World AIDS Day: HIV positive pregnant women and children must get treatment, says UNICEF
NEW YORK, 28 November 2012 – New HIV infections in children are down, but reaching the goal of an AIDS-free generation requires treating more pregnant women and children living with HIV, UNICEF said today.
Thanks to remarkable levels of global commitment, there has been a 24% reduction in new HIV infections in children worldwide – from 430,000 in 2009 to 330,000 in 2011.And, as of December 2011, over 100,000 more children with HIV were receiving antiretroviral treatment compared to 2010.
Despite these gains, less than one-third of children and pregnant women with HIV are receiving the antiretroviral treatment they need, as opposed to the global average of 54% for adults overall, making the most vulnerable in society also less likely to receive life-saving treatments.
“It is simply wrong that adults are twice as likely as children to receive the treatment they need,” said UNICEF Executive Director Anthony Lake. “By definition, an AIDS-free generation depends on protecting the youngest and most vulnerable from HIV infection.
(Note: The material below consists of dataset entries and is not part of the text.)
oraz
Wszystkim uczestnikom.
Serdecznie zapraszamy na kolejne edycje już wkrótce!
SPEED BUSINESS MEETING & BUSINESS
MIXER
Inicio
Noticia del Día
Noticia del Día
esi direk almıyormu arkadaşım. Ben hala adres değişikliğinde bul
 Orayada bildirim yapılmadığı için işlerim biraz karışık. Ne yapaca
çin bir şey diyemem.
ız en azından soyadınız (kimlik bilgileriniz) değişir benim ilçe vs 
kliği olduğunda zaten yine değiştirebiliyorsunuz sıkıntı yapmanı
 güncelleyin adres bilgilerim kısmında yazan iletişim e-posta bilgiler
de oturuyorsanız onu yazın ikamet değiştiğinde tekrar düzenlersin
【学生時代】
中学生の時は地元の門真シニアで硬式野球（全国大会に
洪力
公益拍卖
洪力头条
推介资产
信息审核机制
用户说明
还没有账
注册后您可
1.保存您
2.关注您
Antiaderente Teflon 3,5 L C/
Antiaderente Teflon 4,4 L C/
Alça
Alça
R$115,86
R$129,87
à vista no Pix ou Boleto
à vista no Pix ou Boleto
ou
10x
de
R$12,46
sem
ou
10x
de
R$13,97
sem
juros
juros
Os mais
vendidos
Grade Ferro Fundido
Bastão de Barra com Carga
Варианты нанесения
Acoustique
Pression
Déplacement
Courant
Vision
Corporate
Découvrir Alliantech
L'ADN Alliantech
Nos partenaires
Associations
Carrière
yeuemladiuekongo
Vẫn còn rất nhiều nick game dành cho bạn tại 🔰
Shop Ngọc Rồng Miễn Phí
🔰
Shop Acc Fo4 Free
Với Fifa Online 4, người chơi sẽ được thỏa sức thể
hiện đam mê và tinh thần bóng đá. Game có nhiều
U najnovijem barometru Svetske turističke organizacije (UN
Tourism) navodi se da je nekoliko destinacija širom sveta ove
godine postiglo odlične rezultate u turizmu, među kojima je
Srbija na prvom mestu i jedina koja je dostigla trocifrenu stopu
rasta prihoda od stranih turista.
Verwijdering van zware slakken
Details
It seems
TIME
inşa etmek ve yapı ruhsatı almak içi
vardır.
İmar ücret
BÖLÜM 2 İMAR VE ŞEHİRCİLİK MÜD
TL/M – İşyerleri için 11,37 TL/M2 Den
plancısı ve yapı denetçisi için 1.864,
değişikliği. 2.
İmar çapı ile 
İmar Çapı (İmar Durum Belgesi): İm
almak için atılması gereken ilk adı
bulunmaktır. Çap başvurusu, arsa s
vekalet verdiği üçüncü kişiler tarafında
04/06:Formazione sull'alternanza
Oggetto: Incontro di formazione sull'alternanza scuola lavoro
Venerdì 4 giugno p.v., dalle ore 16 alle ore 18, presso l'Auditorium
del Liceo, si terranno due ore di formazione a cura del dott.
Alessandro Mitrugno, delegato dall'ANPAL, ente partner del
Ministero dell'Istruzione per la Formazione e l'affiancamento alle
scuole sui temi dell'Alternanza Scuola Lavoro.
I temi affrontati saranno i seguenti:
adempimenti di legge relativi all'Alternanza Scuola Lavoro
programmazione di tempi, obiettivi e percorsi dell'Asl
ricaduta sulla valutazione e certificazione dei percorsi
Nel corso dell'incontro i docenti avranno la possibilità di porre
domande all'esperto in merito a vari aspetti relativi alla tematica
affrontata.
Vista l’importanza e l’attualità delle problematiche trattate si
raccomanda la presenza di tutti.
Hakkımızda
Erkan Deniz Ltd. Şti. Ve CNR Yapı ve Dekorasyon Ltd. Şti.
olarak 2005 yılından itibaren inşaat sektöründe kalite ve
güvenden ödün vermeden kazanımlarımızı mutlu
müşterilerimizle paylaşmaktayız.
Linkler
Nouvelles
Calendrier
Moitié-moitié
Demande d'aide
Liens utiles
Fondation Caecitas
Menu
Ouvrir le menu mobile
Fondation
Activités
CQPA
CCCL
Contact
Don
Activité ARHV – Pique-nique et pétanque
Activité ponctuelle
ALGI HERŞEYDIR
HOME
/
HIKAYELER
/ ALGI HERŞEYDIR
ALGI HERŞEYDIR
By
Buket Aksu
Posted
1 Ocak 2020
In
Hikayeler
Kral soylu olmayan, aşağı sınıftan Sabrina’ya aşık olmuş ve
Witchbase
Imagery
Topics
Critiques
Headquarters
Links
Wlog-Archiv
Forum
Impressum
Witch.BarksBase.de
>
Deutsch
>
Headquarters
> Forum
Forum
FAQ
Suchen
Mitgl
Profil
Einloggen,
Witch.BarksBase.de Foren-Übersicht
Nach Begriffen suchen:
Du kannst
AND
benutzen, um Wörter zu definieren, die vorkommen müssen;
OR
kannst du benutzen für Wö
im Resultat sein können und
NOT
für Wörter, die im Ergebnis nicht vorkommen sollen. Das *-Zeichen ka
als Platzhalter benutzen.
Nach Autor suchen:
We must do still more to help mothers and children who live with HIV be able to live free from AIDS. We must rededicate ourselves to boosting the number of pregnant women and children being tested and treated through basic antenatal and child health programmes.”
While high-income countries have long maintained near-universal coverage of antiretroviral medicines for pregnant women, in low- and middle-income countries, coverage required to prevent mother-to-child transmission only reached 57%, with reported coverage in Asia substantially lower at just 18%.
While the percentages of HIV-infected pregnant women remains low in Asia and the Pacific, the sheer size of the region’s population – some 69 million pregnancies occur annually – demands greater attention and action.
Treatment provided to HIV-positive pregnant women, can keep them alive and well and prevent their babies from acquiring HIV during pregnancy, delivery and the breastfeeding period. Treatment can also prevent sexual transmission from an HIV-positive woman to an HIV-negative partner.
Working to end new HIV infections among children by 2015 and to keep their mothers alive is a key element of UNICEF’s overall commitment to child survival under the global movement, “A Promise Renewed.”